Os sobrenomes da corrupção
A imprensa brasileira tem uma ótima oportunidade para desmentir as acusações de que usa dois pesos e duas medidas para noticiar casos de corrupção.
Depois de investir durante meses no acompanhamento do caso dos cartões corporativos, os jornais têm agora a oportunidade de contar outra história de desvios na administração pública, mas do outro lado do ringue político.
Enquanto vai à mesa a pizza dos cartões, começa a ganhar espaço o caso da Alstom, empresa de origem francesa acusada de pagar propina para fazer negócios com governos de vários países.
A Folha de S.Paulo faz hoje um apanhado do escândalo, para ajudar o leitor a entender a história.
A primeira notícia sobre as práticas da Alstom, segundo o jornal paulista, foi publicada no início de maio pelo Wall Street Journal, de Nova York, revelando que os Ministérios Públicos da França e da Suíça tinham documentos provando que a multinacional teria pago propina para ganhar uma licitação de venda de trens para o metrô de São Paulo.
Quando a notícia foi reproduzida no Brasil pelo jornal Valor Econômico, a companhia do Metrô anunciou que estava analisando os contratos com a empresa francesa feitos entre 1995 e 2003.
Do início de maio para cá, o caso freqüentou irregularmente o noticiário, principalmente por iniciativa da Folha.
Ontem, o Estado de S.Paulo revelou que a Alstom havia pago viagem à Copa de 1998 para o conselheiro do Tribunal de Contas do Estado Robson Marinho, ex-deputado que foi chefe da Casa Civil no governo Covas, entre 1995 e 1997.
A Folha cita hoje o ‘furo’ do concorrente, ato de elegância incomum na imprensa brasileira.
E as últimas notícias dão conta de que a bancada governista na Assembléia Legislativa está bloqueando a convocação de suspeitos para depor na CPI que investiga o escândalo.
Nada que já não tenha sido visto em outros plenários.
Por enquanto, os jornais paulistas não podem ser acusados de favorecer este ou aquele no escândalo da Alstom.
Mas não custa observar.
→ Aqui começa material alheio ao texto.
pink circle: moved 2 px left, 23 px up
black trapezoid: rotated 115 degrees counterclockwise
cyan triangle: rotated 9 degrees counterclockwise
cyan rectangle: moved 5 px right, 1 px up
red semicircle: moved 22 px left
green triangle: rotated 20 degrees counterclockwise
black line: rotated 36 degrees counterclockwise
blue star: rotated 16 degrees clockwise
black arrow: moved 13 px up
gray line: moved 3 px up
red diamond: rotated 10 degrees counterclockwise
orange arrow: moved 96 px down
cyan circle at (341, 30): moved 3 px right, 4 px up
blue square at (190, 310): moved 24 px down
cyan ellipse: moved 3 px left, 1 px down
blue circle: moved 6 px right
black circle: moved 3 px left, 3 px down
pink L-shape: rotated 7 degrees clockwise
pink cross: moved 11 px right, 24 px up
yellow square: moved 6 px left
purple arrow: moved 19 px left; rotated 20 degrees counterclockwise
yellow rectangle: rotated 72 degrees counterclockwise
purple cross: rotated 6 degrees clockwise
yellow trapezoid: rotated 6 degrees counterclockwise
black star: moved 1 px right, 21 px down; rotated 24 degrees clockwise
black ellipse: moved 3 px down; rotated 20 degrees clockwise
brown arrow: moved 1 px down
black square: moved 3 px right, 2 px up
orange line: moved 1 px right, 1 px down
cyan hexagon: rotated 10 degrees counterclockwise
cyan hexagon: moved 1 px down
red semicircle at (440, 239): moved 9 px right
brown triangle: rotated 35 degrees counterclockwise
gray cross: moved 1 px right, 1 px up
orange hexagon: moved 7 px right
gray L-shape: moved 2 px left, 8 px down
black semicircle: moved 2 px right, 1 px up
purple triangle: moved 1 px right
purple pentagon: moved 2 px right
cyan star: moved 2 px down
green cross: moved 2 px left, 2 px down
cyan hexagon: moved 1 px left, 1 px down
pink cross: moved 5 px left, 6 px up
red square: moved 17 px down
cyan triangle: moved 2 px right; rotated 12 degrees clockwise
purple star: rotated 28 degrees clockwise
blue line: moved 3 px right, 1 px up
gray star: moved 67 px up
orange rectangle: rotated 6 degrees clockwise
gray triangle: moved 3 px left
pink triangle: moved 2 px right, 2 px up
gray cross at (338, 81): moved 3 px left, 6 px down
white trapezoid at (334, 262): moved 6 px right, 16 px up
Afinal, a pauta da corrupção nunca entra em recesso.
Aliás, que fim levou o caso da CDHU, a companhia de Desenvolvimento Habitacional e Urbano do Estado de São Paulo?
Há um inquérito sobre crime de improbidade administrativa dormindo na gaveta do secretário de Finanças da Prefeitura de São Paulo.
Algum repórter se habilita?
Jornalismo em tempos de guerra
O caso dos repórteres do jornal O Dia, que foram presos e torturados por milicianos e policiais que dominam favelas do Rio, coloca em questão um tema que anda distante dos debates sobre a prática do jornalismo: o direito de ir e vir dos profissionais de imprensa e os limites do envolvimento em situações de risco.
Luiz Egypto, editor do Observatório da Imprensa:
– O episódio de seqüestro e tortura a que foi submetida uma equipe do jornal O Dia, do Rio – ocorrido em 14 de maio e só revelado no último fim de semana – reacende a discussão sobre os limites da atuação dos jornalistas na produção de matérias de risco.
Repórter, fotógrafo e motorista do jornal estavam morando havia duas semanas em casa alugada na Favela do Batan, no bairro do Realengo, onde apuravam matéria sobre a convivência dos moradores com as milícias que infestam esta e outras favelas do Rio. Milícias, como se sabe, são os grupos armados que se contrapõem aos traficantes utilizando-se de métodos em tudo semelhantes àqueles dos que dizem combater.
É claro que a prática da reportagem será sempre bem-vinda, sobretudo nesses tempos de jornalismo declaratório e apuração por telefone. Evidente também que não se poderá retratar o estado de terror vivido numa favela contando com releases do narcotráfico ou com declarações de milicianos resguardados pelo off. Quanto mais reportagem, melhor. Mas o que é preciso conhecer são as garantias de segurança que um veículo é capaz de oferecer aos seus profissionais envolvidos em matérias de risco. E isso o material sobre o caso publicado por O Dia não deixou claro. Falhas houve – mesmo porque, segundo o jornal, os milicianos conheciam detalhes da vida pessoal dos reféns. Pautas como essa não podem admitir qualquer imprudência, muito menos negligência, nem do repórter nem das chefias. Boa vontade apenas não basta.